Content starts

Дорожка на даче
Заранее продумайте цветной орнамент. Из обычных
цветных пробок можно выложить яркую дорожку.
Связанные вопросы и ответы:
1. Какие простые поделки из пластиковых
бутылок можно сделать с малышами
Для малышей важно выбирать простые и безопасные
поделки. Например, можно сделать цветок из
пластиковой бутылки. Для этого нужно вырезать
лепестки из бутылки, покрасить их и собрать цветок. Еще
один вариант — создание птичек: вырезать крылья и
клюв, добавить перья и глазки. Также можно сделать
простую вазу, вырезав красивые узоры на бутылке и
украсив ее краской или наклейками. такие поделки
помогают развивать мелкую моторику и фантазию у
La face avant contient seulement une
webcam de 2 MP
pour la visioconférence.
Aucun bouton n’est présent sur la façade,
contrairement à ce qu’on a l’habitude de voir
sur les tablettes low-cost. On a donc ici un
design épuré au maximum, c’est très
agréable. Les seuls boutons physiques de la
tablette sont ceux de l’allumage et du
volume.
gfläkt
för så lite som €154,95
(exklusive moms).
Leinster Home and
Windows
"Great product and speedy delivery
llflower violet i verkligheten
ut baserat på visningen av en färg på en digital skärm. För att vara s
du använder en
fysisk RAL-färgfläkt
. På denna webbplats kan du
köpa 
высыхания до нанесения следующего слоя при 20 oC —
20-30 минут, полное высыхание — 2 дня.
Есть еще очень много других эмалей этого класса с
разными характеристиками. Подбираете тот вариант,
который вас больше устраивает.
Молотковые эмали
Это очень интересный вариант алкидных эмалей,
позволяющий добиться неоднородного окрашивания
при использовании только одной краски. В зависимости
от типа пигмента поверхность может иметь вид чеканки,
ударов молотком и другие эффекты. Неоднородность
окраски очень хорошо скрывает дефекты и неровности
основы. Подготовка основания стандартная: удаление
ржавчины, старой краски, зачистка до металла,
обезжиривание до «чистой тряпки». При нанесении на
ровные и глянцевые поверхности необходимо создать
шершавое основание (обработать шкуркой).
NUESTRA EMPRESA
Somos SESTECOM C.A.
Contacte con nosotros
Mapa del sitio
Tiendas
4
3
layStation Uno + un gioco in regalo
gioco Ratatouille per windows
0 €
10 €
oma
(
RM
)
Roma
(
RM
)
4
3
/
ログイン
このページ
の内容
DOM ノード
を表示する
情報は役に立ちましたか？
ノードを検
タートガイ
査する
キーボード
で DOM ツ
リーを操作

Content ends

PROBLEM TO WORK ON
Proceeding from the line containing "ut baserat på" through the line containing "ржавчины, старой краски, зачистка", transcribe the lines above exactly, both end lines included.

ANSWER BELOW
ut baserat på visningen av en färg på en digital skärm. För att vara s
du använder en
fysisk RAL-färgfläkt
. På denna webbplats kan du
köpa 
высыхания до нанесения следующего слоя при 20 oC —
20-30 минут, полное высыхание — 2 дня.
Есть еще очень много других эмалей этого класса с
разными характеристиками. Подбираете тот вариант,
который вас больше устраивает.
Молотковые эмали
Это очень интересный вариант алкидных эмалей,
позволяющий добиться неоднородного окрашивания
при использовании только одной краски. В зависимости
от типа пигмента поверхность может иметь вид чеканки,
ударов молотком и другие эффекты. Неоднородность
окраски очень хорошо скрывает дефекты и неровности
основы. Подготовка основания стандартная: удаление
ржавчины, старой краски, зачистка до металла,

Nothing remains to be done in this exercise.